Tree Top Guide -Elm

Botanical name : Ulmus minor

Common names : Elm, Field Elm, Smooth Leaved Elm.

Physical appearance : A tall, decidious tree growing to between 12 and 30 metres in height. It has a trunk diameter of between 2 - 6 metres, when fully mature. The bark is a grey / brown colour with deep ridges. The branches and twigs are also brown. The leaves have a leathery texture and are shiny, double toothed and approximately 6-15cm in length and taper to a sharp point.

Where to find : Common to much of Europe with intances in Canada and Nortwest New Zealand. The tree prefers full sun but can tolerate partial shade. Well drained, fertile soil but can tolerate higher levels of moisture.
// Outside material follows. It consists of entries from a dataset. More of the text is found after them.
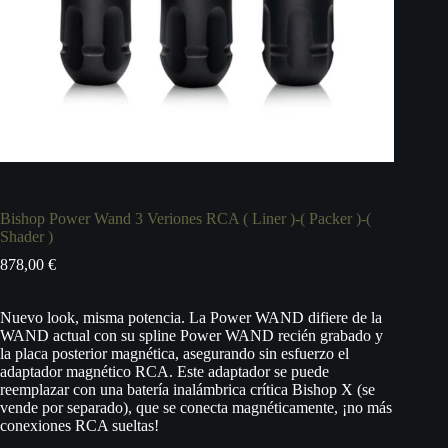
Bishop Power Wand 3 Veriones RCA ( Liner )-( Packer )-(
Shader )
878,00
€
Nuevo look, misma potencia. La Power WAND difiere de la
WAND actual con su spline Power WAND recién grabado y
la placa posterior magnética, asegurando sin esfuerzo el
adaptador magnético RCA. Este adaptador se puede
reemplazar con una batería inalámbrica crítica Bishop X (se
vende por separado), que se conecta magnéticamente, ¡no más
conexiones RCA sueltas!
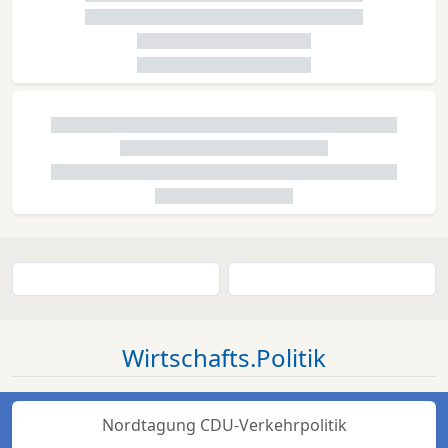
Wirtschafts.Politik
Nordtagung CDU-Verkehrpolitik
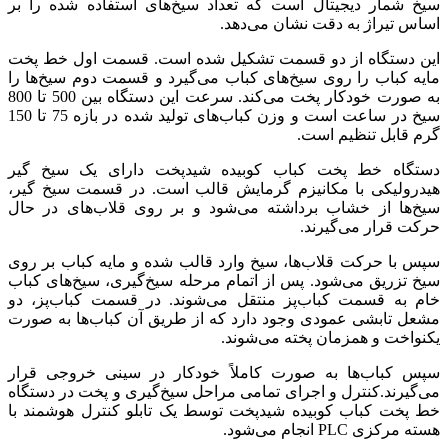
سیخ شمار دیجیتال است که تعداد سیخ‌های استفاده شده را بر
اساس تیراژ به دقت نشان می‌دهد.
این دستگاه از دو قسمت تشکیل شده است. قسمت اول خط پخت
مایه کباب را روی سیخ‌های کباب می‌گیرد و قسمت دوم سیخ‌ها را
به صورت خودکار پخت می‌کند. سرعت این دستگاه بین 500 تا 800
سیخ در ساعت است و وزن کباب‌های تولید شده در بازه 75 تا 150
گرم قابل تنظیم است.
دستگاه خط پخت کباب کوبیده شیدپخت دارای یک سیخ گیر
هیدرولیکی با مکانیزم گرمایش قالب است. در قسمت سیخ گیر،
سیخ‌ها از خشاب برداشته می‌شود و بر روی قلاب‌های در حال
حرکت قرار می‌گیرند.
سپس با حرکت قلاب‌ها، سیخ وارد قالب شده و مایه کباب بر روی
سیخ تزریق می‌شود. پس از اتمام مرحله سیخ‌گیری، سیخ‌های کباب
خام به قسمت کباب‌پز منتقل می‌شوند. در قسمت کباب‌پز، دو
مشعل تابشی عمودی وجود دارد که از طریق آن کباب‌ها به صورت
یکنواخت و همزمان پخته می‌شوند.
سپس کباب‌ها به صورت کاملاً خودکار در سینی خروجی قرار
می‌گیرند.کنترل و اجرای تمامی مراحل سیخ‌گیری و پخت در دستگاه
خط پخت کباب کوبیده شیدپخت توسط یک تابلو کنترل هوشمند با
هسته مرکزی PLC انجام می‌شود.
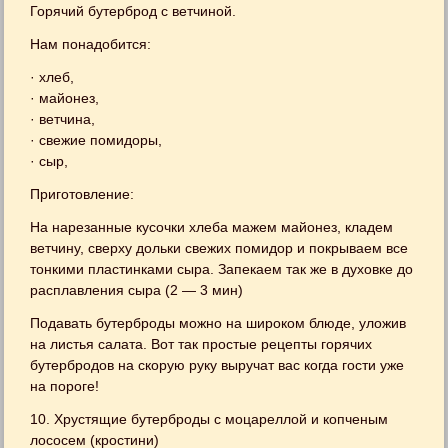
Горячий бутерброд с ветчиной.
Нам понадобится:
· хлеб,
· майонез,
· ветчина,
· свежие помидоры,
· сыр,
Приготовление:
На нарезанные кусочки хлеба мажем майонез, кладем
ветчину, сверху дольки свежих помидор и покрываем все
тонкими пластинками сыра. Запекаем так же в духовке до
расплавления сыра (2 — 3 мин)
Подавать бутерброды можно на широком блюде, уложив
на листья салата. Вот так простые рецепты горячих
бутербродов на скорую руку выручат вас когда гости уже
на пороге!
10. Хрустящие бутерброды с моцареллой и копченым
лососем (кростини)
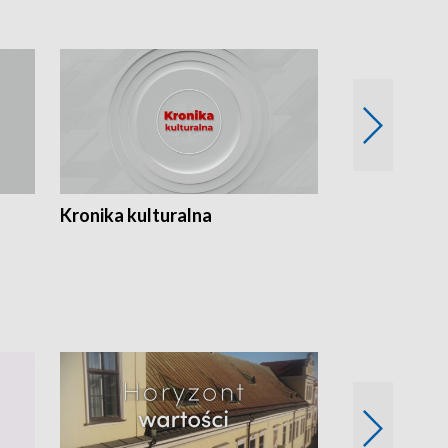
Kronika kulturalna
Kronika Tydz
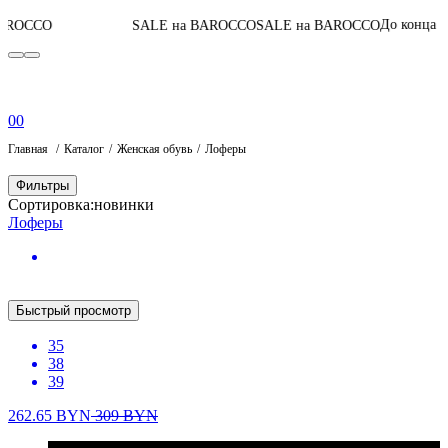
07
:
02
:
До конца акции
SALE на BAROCCO
SALE на BAROCCO
0
0
Главная
Каталог
Женская обувь
Лоферы
Фильтры
Сортировка:
новинки
Лоферы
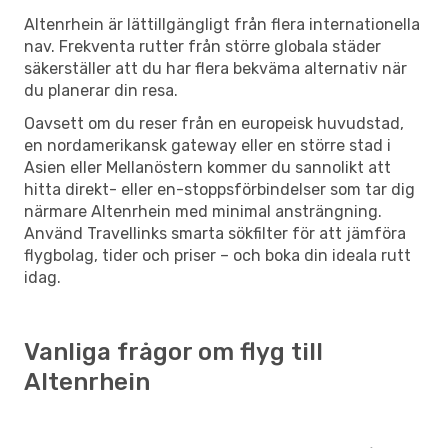
Altenrhein är lättillgängligt från flera internationella
nav. Frekventa rutter från större globala städer
säkerställer att du har flera bekväma alternativ när
du planerar din resa.
Oavsett om du reser från en europeisk huvudstad,
en nordamerikansk gateway eller en större stad i
Asien eller Mellanöstern kommer du sannolikt att
hitta direkt- eller en-stoppsförbindelser som tar dig
närmare Altenrhein med minimal ansträngning.
Använd Travellinks smarta sökfilter för att jämföra
flygbolag, tider och priser – och boka din ideala rutt
idag.
Vanliga frågor om flyg till
Altenrhein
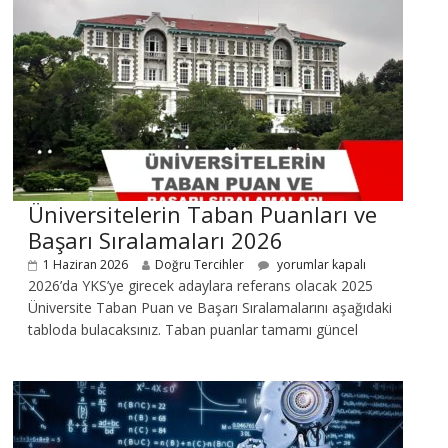
Üniversitelerin Taban Puanları ve
Başarı Sıralamaları 2026
1 Haziran 2026
Doğru Tercihler
yorumlar kapalı
2026’da YKS’ye girecek adaylara referans olacak 2025
Üniversite Taban Puan ve Başarı Sıralamalarını aşağıdaki
tabloda bulacaksınız. Taban puanlar tamamı güncel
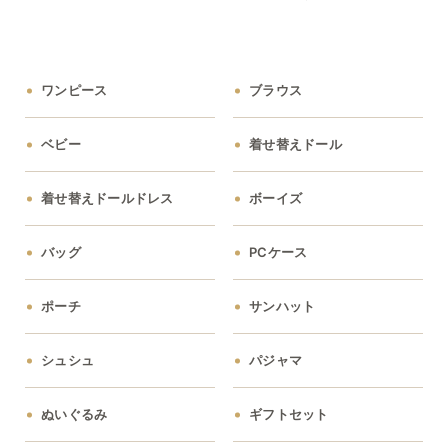
ワンピース
ブラウス
ベビー
着せ替えドール
着せ替えドールドレス
ボーイズ
バッグ
PCケース
ポーチ
サンハット
シュシュ
パジャマ
ぬいぐるみ
ギフトセット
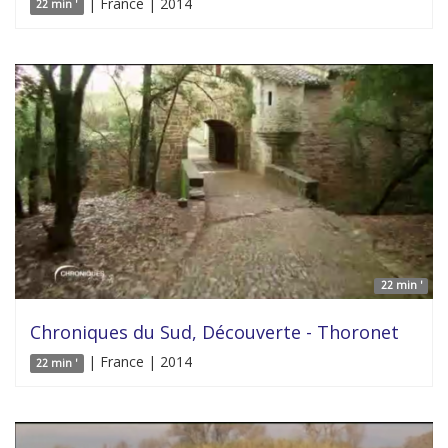
| France | 2014
22 min '
22 min '
Chroniques du Sud, Découverte - Thoronet
| France | 2014
22 min '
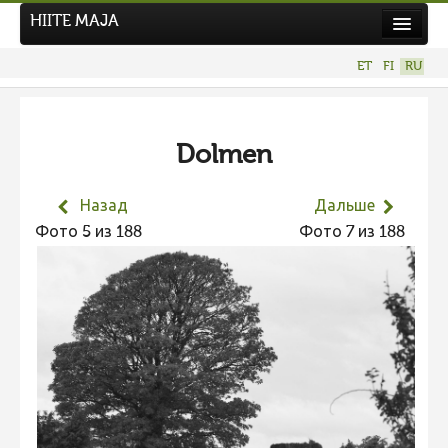
HIITE MAJA
Новости
ET
FI
RU
Фотоконкурсы
НОВЫЙ ФОТОКОНКУРС
Dolmen
Hiite kuvavõistlus 2026
ПРЕДЫДУЩИЕ КОНКУРСЫ
Назад
Дальше
Фотоконкурс 2025
Фото 5 из 188
Фото 7 из 188
Не учитываются 2025
Видео 2025
Фотоконкурс 2024
Не учитываются 2024
Видео 2024
Фотоконкурс 2023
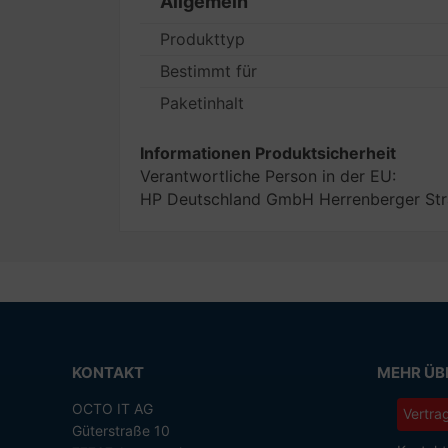
Allgemein
Produkttyp
Bestimmt für
Paketinhalt
Informationen Produktsicherheit
Verantwortliche Person in der EU:
HP Deutschland GmbH Herrenberger Str
KONTAKT
MEHR ÜBE
OCTO IT AG
Vertra
Güterstraße 10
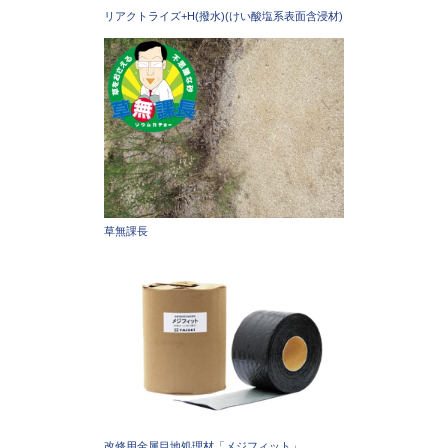
リアクトライズ+H(撥水)(けい酸塩系表面含浸材)
草無課長
改修用金属目地処理材「メジフィット」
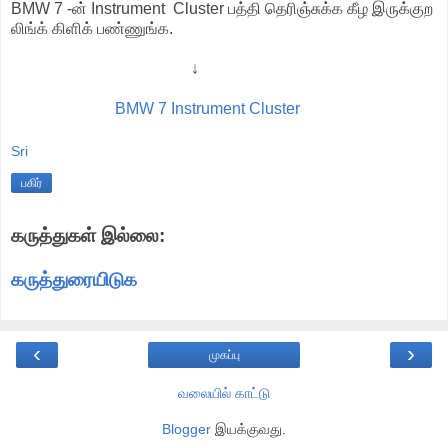
BMW 7 -ன் Instrument Cluster பத்தி தெரிஞ்சுக்க கீழ இருக்குற
லிங்க் கிளிக் பண்ணுங்க.
↓
BMW 7 Instrument Cluster
Sri
பகிர்
கருத்துகள் இல்லை:
கருத்துரையிடுக
‹
›
முகப்பு
வலையில் காட்டு
Blogger
இயக்குவது.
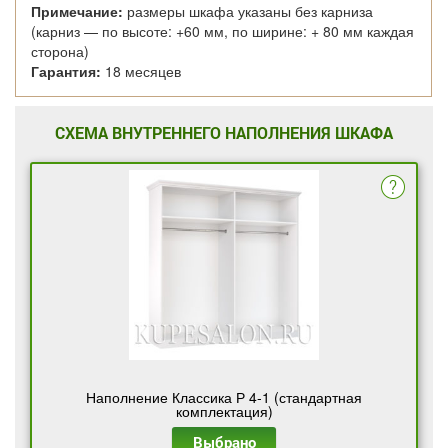
Примечание:
размеры шкафа указаны без карниза
(карниз — по высоте: +60 мм, по ширине: + 80 мм каждая
сторона)
Гарантия:
18 месяцев
СХЕМА ВНУТРЕННЕГО НАПОЛНЕНИЯ ШКАФА
Наполнение Классика Р 4-1 (стандартная
комплектация)
Выбрано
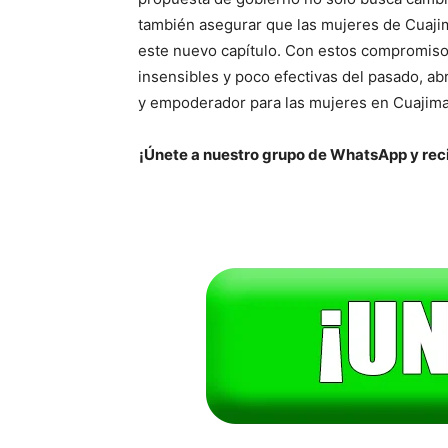
también asegurar que las mujeres de Cuajim
este nuevo capítulo. Con estos compromisos
insensibles y poco efectivas del pasado, a
y empoderador para las mujeres en Cuajima
¡Únete a nuestro grupo de WhatsApp y reci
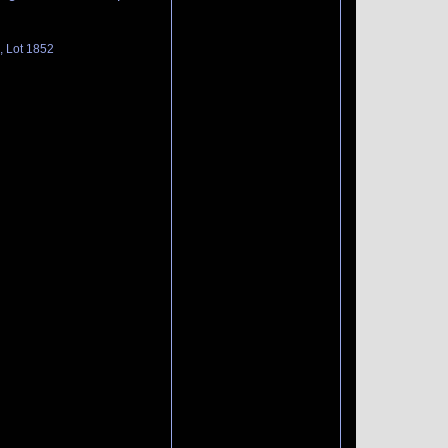
, Lot 1852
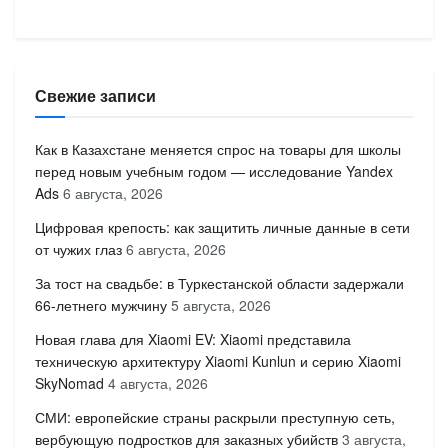
Свежие записи
Как в Казахстане меняется спрос на товары для школы
перед новым учебным годом — исследование Yandex
Ads
6 августа, 2026
Цифровая крепость: как защитить личные данные в сети
от чужих глаз
6 августа, 2026
За тост на свадьбе: в Туркестанской области задержали
66-летнего мужчину
5 августа, 2026
Новая глава для Xiaomi EV: Xiaomi представила
техническую архитектуру Xiaomi Kunlun и серию Xiaomi
SkyNomad
4 августа, 2026
СМИ: европейские страны раскрыли преступную сеть,
вербующую подростков для заказных убийств
3 августа,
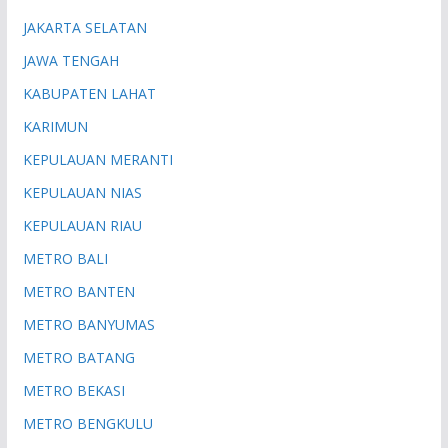
JAKARTA SELATAN
JAWA TENGAH
KABUPATEN LAHAT
KARIMUN
KEPULAUAN MERANTI
KEPULAUAN NIAS
KEPULAUAN RIAU
METRO BALI
METRO BANTEN
METRO BANYUMAS
METRO BATANG
METRO BEKASI
METRO BENGKULU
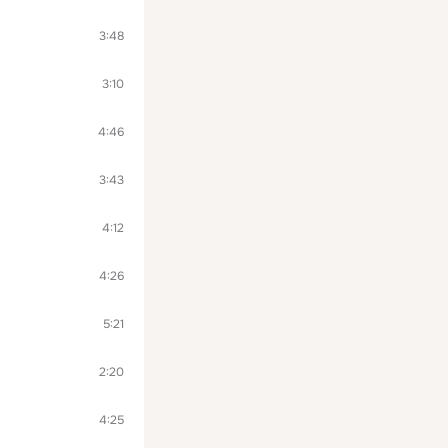
3:48
3:10
4:46
3:43
4:12
4:26
5:21
2:20
4:25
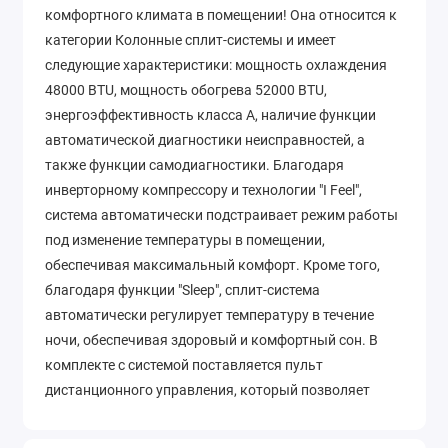
комфортного климата в помещении! Она относится к
категории Колонные сплит-системы и имеет
следующие характеристики: мощность охлаждения
48000 BTU, мощность обогрева 52000 BTU,
энергоэффективность класса А, наличие функции
автоматической диагностики неисправностей, а
также функции самодиагностики. Благодаря
инверторному компрессору и технологии "I Feel",
система автоматически подстраивает режим работы
под изменение температуры в помещении,
обеспечивая максимальный комфорт. Кроме того,
благодаря функции "Sleep", сплит-система
автоматически регулирует температуру в течение
ночи, обеспечивая здоровый и комфортный сон. В
комплекте с системой поставляется пульт
дистанционного управления, который позволяет
управлять всеми функциями системы из любой точки
помещения. Не откладывайте на завтра то, что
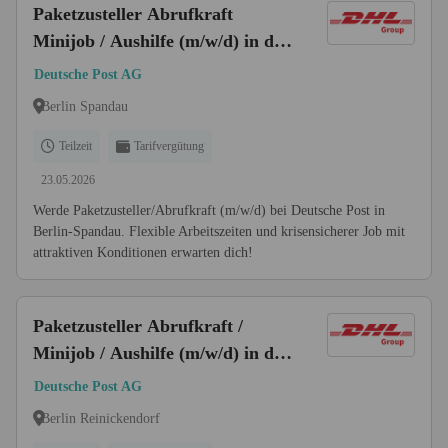
Paketzusteller Abrufkraft
Minijob / Aushilfe (m/w/d) in der
ZB Spandau
Deutsche Post AG
Berlin Spandau
Teilzeit
Tarifvergütung
23.05.2026
Werde Paketzusteller/Abrufkraft (m/w/d) bei Deutsche Post in
Berlin-Spandau. Flexible Arbeitszeiten und krisensicherer Job mit
attraktiven Konditionen erwarten dich!
Paketzusteller Abrufkraft /
Minijob / Aushilfe (m/w/d) in der
ZB Reinickendorf
Deutsche Post AG
Berlin Reinickendorf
Uses : Produces a very useful and versatile wood. The Ash has been coppiced for thousands of years which helps to yield significantly more wood from a single specimen. The wood produced is flexible, hard wearing and easy to work. Tradionaly used for making a wide variety of products ranging from : longbows (when traditionally used yew was not avalble), scaffolding, ship building, furniture, paper making and more.

Elm as a source of food : The inner bark can be stripped from the tree, boiled and eaten. Historically, this has been an emegency food source for hundreds of years, to be consumed in times of hardship (famine, war, crop failure etc).

Please note - Many trees and plants look similar. If you are planning to consume any plants or derivatives thereof, please ensure you know what you are picking so as to not accidentaly poison yourself or others!

Dutch Elm Disease :

A very hazadrous disease which threatens various species of Elm. The disease is on fact spread by bark beetles which spread the sac fungi, which causes the disesase Ophiostoma ulmi and Ophiostoma novo-ulmi. Dutch Elm disease is believed to have originated in Asia but was accidentaly introduces into Europe and the Americas. It is referred to as Dutch Elm Disease as in 1921, Dutch phytopathologist helped identify the disease causing fungus.

Symptoms of DED include ; dried out leaves which turn yellow then brown. The branches can appear "curled" up like they have been exposed to a high heat source.Twigs and branches can develop dark streaks, spots and rings in the outer wood benath the bark or through cross sections.

Damage caused by the beetle which in turn allows the Dutch Elm disease causing fungus to "take root".